Obsession Untamed (Feral Warriors #2)(10)



She gave him a wry look that held a hint of a smile. “You’re a pain in the ass, you know that?”

His expression softened the way her father’s used to after he’d scolded her, right before he told her he still loved her. The liar.

“I wouldn’t be doing my job if I weren’t.” Phil waved his hand toward the door. “Now go home and turn on the television. And make it a comedy. When you walk in here Wednesday morning, I want you looking like the living again instead of the half-dead.”

Delaney made a face at him but didn’t say any more as she rose, lifted her hand in a brief farewell, and left. Taking a long weekend might actually work to her advantage. Maybe if she weren’t so tired, she’d start seeing the visions clearly again, without the accompanying migraine.

Then, if she could just figure out where the next murder was taking place, she might be able to get there in time to stop it. Or at least, in time to catch the murderer.

That son of a bitch was going down.

As she walked to her car, she prayed she’d get another vision soon. But as she slid her key into the ignition of her Toyota SUV, her head exploded with pain. Too soon.

The keys dropped to the floor with a jangle as Delaney grabbed the steering wheel, gasping. Her vision went until all she could see were wildly colored jagged shapes that cut through her head and stole her breath with excruciating agony. Her skin turned to ice even as beads of sweat rolled between her br**sts.

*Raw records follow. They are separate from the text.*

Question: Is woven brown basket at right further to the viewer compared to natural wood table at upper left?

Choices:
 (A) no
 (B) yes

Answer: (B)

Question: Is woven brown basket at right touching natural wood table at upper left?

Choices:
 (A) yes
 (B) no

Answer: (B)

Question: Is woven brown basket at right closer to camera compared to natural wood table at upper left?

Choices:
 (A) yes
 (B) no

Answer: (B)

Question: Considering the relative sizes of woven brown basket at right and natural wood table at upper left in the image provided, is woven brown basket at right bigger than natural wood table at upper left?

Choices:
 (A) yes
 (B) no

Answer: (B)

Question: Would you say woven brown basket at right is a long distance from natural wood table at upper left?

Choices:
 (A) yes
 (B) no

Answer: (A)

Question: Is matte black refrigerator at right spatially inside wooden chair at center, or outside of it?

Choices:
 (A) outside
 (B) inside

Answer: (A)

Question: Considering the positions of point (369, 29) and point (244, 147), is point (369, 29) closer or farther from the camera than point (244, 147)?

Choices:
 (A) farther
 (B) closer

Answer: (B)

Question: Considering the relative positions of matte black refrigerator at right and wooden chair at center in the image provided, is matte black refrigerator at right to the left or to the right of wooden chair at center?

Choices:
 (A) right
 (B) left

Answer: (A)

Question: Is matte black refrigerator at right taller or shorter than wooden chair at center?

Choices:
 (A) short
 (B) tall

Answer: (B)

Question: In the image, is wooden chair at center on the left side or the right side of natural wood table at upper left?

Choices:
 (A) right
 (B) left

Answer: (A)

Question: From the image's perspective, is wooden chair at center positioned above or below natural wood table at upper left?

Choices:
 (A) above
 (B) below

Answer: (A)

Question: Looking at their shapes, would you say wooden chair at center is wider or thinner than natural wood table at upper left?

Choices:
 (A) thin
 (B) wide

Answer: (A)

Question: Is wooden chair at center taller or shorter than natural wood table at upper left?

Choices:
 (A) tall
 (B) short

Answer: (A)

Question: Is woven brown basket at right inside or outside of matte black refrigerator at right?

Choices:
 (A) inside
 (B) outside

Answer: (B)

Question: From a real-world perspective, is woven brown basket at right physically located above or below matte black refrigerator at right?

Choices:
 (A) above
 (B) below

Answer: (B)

A scream tore through her brain. A scream not her own.

Amid the tearing color she caught glimpses of a scene. An unknown woman’s face contorted in terror. A body lying on a pitted and stained linoleum floor.

The visions and colors flew at her, clawing at her mind until the pain ran in bright red rivulets that slowly turned to black.

“Hey, lady!”

Delaney blinked, a god-awful noise blaring in her ears as she awoke with a jolt. She straightened, releasing the steering wheel. The noise abated at once.

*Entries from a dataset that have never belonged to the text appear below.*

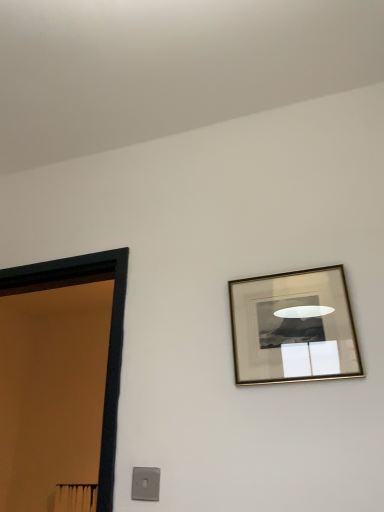 Question: Is satin silver switch at lower left surrounded by black wooden door at left?

Choices:
 (A) yes
 (B) no

Answer: (B)

Question: Can you confirm if black wooden door at left is wider than satin silver switch at lower left?

Choices:
 (A) yes
 (B) no

Answer: (A)

Question: Can you confirm if black wooden door at left is shorter than satin silver switch at lower left?

Choices:
 (A) yes
 (B) no

Answer: (B)

Question: Does black wooden door at left have a smaller size compared to satin silver switch at lower left?

Choices:
 (A) yes
 (B) no

Answer: (B)

Question: From the image's perspective, is black wooden door at left under satin silver switch at lower left?

Choices:
 (A) yes
 (B) no

Answer: (B)

Question: From the image's perspective, is black wooden door at left positioned above or below satin silver switch at lower left?

Choices:
 (A) above
 (B) below

Answer: (A)

Question: Would you say black wooden door at left is inside or outside satin silver switch at lower left?

Choices:
 (A) inside
 (B) outside

Answer: (B)

Question: Visually, is black wooden door at left positioned to the left or to the right of satin silver switch at lower left?

Choices:
 (A) right
 (B) left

The horn. She’d been leaning on the horn.

The fog of confusion dissipated through the ache that still filled her head. She’d had another vision. Or maybe just one hell of a migraine. A migraine with dead people.

The tapping resumed on her window, and she turned to find the garage attendant staring at her through the glass. She reached for the keys, remembered they’d fallen, and leaned down to search for them with shaking fingers. Finally, she managed to snag them, start the car, and lower the window.

“Are you okay?” he asked worriedly. “Did you pass out or something?”

“I fell asleep. I’m fine.” With that, she backed out of the parking space and left the garage to join the heavy flow of traffic. Phil had told her she looked half-dead. She was beginning to think he might have been closer to the truth than she wanted to believe. Maybe she was coming down with the flu. The visions were just fever-induced hallucinations.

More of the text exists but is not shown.